WHAT YOU NEED TO DO | Tell how many lines below include the word "statical". Only the number should appear.

THE DATA |
-- -- --
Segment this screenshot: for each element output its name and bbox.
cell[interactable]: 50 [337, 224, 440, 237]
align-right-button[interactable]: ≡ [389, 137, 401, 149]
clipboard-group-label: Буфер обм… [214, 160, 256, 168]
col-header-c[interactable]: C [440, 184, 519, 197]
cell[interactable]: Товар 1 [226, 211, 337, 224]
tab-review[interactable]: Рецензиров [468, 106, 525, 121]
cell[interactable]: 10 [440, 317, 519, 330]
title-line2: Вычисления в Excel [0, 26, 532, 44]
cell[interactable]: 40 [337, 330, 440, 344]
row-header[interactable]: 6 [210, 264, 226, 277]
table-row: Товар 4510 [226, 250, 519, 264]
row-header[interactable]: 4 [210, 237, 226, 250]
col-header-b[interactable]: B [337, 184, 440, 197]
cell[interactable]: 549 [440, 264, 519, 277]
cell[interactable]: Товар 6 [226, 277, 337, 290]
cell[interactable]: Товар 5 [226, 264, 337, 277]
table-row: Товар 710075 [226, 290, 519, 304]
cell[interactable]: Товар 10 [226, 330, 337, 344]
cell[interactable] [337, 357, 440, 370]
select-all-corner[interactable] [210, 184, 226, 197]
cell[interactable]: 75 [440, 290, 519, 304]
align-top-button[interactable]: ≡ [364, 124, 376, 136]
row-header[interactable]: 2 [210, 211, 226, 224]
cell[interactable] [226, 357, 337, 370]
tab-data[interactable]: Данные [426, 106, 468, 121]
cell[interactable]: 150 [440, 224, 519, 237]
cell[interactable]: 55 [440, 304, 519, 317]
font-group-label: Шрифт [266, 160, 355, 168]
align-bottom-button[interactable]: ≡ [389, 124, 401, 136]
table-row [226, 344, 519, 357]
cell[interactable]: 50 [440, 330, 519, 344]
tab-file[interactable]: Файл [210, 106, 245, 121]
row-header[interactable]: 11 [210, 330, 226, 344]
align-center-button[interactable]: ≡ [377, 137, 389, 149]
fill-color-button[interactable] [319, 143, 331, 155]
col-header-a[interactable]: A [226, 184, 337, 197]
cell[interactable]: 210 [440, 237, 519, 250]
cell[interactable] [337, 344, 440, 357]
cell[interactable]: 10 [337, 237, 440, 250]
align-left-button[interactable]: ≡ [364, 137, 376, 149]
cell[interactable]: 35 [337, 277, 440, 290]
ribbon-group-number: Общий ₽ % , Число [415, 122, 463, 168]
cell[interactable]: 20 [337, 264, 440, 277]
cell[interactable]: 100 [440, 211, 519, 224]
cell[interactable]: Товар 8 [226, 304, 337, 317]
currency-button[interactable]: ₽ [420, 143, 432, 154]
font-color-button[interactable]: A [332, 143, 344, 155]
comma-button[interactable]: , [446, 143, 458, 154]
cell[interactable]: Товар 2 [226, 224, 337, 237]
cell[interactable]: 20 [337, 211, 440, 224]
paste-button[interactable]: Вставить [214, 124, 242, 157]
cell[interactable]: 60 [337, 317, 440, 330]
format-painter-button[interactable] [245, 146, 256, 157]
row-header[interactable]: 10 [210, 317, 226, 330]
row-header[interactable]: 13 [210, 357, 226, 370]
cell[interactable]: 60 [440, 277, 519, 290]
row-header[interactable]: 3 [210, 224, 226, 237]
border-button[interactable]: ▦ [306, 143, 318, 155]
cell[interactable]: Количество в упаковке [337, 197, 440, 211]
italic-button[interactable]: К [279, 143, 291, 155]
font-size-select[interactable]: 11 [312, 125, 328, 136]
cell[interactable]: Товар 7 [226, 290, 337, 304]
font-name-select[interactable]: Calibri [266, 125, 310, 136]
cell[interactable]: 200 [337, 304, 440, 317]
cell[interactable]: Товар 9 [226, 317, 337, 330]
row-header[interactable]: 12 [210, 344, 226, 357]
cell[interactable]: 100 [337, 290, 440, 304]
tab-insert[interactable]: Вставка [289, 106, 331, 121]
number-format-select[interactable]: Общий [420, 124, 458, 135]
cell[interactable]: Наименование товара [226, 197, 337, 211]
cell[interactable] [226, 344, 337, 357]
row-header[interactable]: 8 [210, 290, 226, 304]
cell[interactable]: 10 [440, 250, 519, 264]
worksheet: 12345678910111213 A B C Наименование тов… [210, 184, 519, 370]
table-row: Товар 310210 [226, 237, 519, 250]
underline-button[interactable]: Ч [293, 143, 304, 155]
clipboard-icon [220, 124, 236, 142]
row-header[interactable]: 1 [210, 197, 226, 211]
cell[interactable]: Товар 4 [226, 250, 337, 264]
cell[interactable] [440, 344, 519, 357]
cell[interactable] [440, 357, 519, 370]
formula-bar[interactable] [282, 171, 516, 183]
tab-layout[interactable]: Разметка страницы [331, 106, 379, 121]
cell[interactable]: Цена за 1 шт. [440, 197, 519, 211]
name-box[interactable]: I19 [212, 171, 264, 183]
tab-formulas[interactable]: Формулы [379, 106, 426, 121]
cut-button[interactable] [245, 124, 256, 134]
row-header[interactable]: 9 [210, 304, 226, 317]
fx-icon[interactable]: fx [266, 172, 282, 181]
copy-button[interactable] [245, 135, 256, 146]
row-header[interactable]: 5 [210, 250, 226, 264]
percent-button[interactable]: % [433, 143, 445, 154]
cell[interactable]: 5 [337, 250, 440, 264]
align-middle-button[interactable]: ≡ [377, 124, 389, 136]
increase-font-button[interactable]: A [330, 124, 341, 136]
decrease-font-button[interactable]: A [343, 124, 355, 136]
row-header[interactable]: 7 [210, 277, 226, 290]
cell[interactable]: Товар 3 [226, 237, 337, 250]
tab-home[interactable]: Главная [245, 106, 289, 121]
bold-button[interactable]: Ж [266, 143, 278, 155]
-- -- --
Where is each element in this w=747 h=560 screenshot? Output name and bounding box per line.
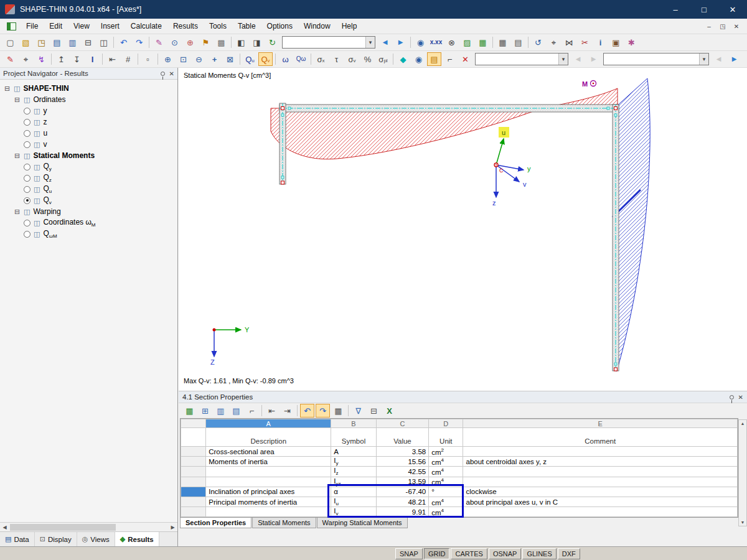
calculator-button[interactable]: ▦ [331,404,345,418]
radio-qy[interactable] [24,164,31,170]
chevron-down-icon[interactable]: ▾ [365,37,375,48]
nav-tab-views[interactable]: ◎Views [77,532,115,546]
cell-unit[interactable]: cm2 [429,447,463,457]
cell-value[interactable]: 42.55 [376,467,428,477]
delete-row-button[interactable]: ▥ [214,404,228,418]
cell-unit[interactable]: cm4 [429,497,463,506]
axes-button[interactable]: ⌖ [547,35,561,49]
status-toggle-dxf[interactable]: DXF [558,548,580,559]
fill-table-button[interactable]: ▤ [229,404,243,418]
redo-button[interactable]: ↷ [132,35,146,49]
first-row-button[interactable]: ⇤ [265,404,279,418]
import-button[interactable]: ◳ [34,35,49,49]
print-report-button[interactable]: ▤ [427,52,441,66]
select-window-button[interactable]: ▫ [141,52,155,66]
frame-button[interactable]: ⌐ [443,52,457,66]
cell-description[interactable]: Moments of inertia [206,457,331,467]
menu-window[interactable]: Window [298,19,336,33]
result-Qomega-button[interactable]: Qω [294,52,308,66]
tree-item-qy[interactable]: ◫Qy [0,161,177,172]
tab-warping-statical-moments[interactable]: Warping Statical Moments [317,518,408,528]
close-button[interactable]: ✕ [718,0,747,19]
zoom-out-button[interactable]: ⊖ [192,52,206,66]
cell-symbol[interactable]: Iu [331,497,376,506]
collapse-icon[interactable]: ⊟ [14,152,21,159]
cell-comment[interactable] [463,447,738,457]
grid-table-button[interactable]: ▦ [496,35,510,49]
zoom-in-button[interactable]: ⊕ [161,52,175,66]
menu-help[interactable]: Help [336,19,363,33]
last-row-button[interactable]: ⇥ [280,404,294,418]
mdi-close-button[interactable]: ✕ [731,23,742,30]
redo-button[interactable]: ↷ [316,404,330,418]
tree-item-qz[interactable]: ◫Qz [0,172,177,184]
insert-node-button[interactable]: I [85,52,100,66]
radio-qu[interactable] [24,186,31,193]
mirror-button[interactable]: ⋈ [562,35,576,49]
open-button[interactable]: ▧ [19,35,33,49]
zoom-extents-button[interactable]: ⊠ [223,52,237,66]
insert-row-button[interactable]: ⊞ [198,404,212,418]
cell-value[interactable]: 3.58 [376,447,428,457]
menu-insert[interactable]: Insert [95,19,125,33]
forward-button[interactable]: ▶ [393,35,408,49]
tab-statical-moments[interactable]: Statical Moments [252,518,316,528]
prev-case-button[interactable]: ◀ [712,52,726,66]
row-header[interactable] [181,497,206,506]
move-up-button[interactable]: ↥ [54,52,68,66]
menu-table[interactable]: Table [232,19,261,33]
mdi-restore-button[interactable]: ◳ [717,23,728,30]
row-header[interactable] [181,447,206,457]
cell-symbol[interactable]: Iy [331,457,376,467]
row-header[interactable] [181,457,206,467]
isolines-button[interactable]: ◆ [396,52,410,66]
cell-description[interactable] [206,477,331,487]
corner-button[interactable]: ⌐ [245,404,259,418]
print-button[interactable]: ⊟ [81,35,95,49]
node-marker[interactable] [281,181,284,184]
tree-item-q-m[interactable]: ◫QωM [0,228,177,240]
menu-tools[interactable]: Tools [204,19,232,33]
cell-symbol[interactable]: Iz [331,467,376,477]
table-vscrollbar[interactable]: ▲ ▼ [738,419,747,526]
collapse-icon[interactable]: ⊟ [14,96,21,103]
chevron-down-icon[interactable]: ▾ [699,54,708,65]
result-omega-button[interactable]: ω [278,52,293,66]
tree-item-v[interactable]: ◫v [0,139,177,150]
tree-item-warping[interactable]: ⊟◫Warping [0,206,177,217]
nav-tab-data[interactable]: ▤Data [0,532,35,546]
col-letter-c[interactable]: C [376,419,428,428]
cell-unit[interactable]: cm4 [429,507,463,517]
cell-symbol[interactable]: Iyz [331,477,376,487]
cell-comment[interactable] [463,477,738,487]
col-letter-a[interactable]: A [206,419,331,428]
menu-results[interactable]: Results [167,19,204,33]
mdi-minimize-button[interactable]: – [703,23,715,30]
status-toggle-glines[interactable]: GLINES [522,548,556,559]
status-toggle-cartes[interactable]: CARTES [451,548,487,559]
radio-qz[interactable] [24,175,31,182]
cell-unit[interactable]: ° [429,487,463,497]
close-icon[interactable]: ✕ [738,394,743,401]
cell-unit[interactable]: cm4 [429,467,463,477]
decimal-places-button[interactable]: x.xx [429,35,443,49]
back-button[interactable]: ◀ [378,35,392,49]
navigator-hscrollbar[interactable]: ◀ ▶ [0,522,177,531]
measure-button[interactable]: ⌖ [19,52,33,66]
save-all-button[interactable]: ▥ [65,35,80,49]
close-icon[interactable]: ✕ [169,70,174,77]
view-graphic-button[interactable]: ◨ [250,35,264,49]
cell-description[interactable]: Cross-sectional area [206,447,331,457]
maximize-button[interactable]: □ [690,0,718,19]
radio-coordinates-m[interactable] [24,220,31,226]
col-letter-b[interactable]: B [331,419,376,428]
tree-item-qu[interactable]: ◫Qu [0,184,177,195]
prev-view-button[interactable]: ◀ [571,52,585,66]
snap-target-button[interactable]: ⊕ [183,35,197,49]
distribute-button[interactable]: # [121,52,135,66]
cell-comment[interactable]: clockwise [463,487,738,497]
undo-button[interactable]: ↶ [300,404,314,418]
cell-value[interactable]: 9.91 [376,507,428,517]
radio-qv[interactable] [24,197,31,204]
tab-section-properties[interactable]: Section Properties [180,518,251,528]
-- -- --
WRITTEN ANSWER | 2